Bila sudah bosan belajar, kami akan kegirangan mencari-cari alasan, ya ngantuklah, pegal, pusing, kepala ngebul, atau berbagai alasan lainnya yang bisa membantu kami semua lolos dari tatapan elang Ujian Akhir Nasional. Kendati bersiap-siap menuju ujian yang semakin dekat, aku lebih suka mencoret-coret buku panduan soal-soalku dengan tulisan-tulisan alay masa itu, seperti Mr. Chocolate loves me atau Muhammad Gunadi aka Kai EXO atau Mr. Chocolate dengan tambahan hiasan bentuk cinta di mana-mana. Ini dia cinta monyetku, cinta-cintaan palsu yang sebenarnya tidak nyata. Semuanya hanya untuk menyenangkan diri sendiri agar bisa keluar dari kenyataan kalau nilai try out sesi pertamaku tidak sama sekali memuaskan.

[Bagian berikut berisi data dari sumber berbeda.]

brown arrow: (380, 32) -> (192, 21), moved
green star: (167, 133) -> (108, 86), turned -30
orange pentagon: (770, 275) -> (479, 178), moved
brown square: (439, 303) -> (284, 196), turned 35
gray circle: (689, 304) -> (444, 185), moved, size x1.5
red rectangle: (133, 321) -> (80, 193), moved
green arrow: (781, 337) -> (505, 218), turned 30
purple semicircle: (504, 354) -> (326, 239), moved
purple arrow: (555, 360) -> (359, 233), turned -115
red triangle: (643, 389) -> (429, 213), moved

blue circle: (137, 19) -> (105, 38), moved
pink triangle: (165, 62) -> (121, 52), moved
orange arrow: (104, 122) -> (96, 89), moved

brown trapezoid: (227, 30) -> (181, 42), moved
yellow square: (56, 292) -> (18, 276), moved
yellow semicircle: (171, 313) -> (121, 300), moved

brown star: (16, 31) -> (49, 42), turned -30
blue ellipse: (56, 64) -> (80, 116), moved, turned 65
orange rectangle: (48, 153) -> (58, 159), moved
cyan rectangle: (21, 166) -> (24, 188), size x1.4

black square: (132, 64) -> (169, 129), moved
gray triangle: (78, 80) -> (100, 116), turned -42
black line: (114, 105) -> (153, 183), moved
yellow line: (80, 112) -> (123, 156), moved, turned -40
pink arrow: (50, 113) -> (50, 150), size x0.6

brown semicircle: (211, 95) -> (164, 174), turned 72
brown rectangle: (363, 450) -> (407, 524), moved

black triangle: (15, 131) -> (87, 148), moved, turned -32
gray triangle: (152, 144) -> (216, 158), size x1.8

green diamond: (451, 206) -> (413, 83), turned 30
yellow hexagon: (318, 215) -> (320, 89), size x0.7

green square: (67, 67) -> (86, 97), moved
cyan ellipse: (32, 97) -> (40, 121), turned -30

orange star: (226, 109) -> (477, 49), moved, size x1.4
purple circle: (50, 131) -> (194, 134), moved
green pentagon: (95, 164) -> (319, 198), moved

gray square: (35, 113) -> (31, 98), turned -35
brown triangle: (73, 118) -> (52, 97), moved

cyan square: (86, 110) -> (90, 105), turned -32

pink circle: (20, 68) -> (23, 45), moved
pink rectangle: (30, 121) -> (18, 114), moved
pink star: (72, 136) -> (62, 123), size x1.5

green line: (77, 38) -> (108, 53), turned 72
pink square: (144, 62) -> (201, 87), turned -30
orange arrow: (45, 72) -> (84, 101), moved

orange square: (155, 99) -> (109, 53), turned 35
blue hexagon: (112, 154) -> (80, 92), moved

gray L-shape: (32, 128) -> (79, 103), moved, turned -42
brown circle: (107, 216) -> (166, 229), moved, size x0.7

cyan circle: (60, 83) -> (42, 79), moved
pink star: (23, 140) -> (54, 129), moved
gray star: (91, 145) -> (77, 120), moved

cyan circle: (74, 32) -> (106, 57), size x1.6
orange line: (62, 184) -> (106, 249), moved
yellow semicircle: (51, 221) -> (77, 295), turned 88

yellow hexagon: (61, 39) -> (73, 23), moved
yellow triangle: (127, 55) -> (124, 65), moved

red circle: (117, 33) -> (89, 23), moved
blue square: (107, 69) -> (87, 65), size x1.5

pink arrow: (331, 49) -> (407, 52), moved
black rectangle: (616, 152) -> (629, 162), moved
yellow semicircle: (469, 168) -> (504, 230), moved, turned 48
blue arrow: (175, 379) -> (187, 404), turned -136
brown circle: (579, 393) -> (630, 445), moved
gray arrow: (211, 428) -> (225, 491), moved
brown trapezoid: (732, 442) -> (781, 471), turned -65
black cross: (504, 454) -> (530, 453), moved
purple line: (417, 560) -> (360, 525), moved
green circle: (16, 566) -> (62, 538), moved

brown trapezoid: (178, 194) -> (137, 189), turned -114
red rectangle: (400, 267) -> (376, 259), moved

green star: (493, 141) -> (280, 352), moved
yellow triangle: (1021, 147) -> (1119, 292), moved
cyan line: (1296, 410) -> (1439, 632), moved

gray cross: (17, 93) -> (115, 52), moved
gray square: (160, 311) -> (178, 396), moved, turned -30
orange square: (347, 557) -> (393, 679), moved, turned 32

Dan yang paling tidak menyenangkan lagi ialah semua nilai-nilai itu akan dipajang di papan pengumuman menuju lantai dua. Di mana semua orang pasti akan melihatnya jika akan masuk sesi belajar di kelas. Sebenarnya peringkatku di kelas eksekutif kami tidak terlalu buruk. Aku selalu ada di jajaran kedua atau ketiga, tapi itu tidak juga membuatku senang dan puas dengan pencapaian diriku sendiri. Aku terbiasa menjadi yang nomor satu di manapun aku berada, hal itu membuatku marah tanpa alasan. 

Hal terbodoh yang pernah ku lakukan! Bukannya semakin giat belajar, aku malah tidak menyukai si anak dengan nilai paling tinggi di kelas kami, namanya Ari. Aku heran kenapa semua orang menyukainya? Dia sangat kaku seperti robot, lawakannya lebih renyah daripada pisang goreng di era krisis 98, dan dia hanya mau berbicara dengan kak Ani. Dia pikir dia siapa?

Kecemburuan itu memang beda tipis dengan ketololan, kadang, tetapi bentuk tidak suka pada sesuatu itu bercermin langsung pada ketidakmampuan diri mengalahkan kekurangan yang ada. Contohnya saja aku, bukannya memperbaiki kesalahan yang lalu dan semakin giat belajar, aku malah lebih sering bermalas-malasan dan mencari-cari alasan. Untungnya, semua itu tidak berlaku lama karena kepala cabang kami adalah seorang guru Fisika yang bisa apa saja.

Kalau guru Matematika kami sedang berhalangan hadir, ia akan sigap menggantikannya. Kak Ani seperti ahli hitung di era yang tidak diketahui. Ia nyata berdiri di sana, namun terkadang keberadaannya seperti ruang hampa. Tidak terlihat tapi jelas ada di luar angkasa raya, bertebaran di seluruh penjuru antariksa tanpa ada yang memedulikannya. Kenapa? Karena ia hanya ruang hampa, penopang kita semua berdiri di antara miliaran partikel kecil yang tergabung menjadi satu bola raksasa, planet namanya. Andai surga dan neraka tidak pernah disebut di dalam kitab suci, mungkin aku termasuk orang-orang yang tidak percaya dengan keberadaan ratusan galaksi di luar sana.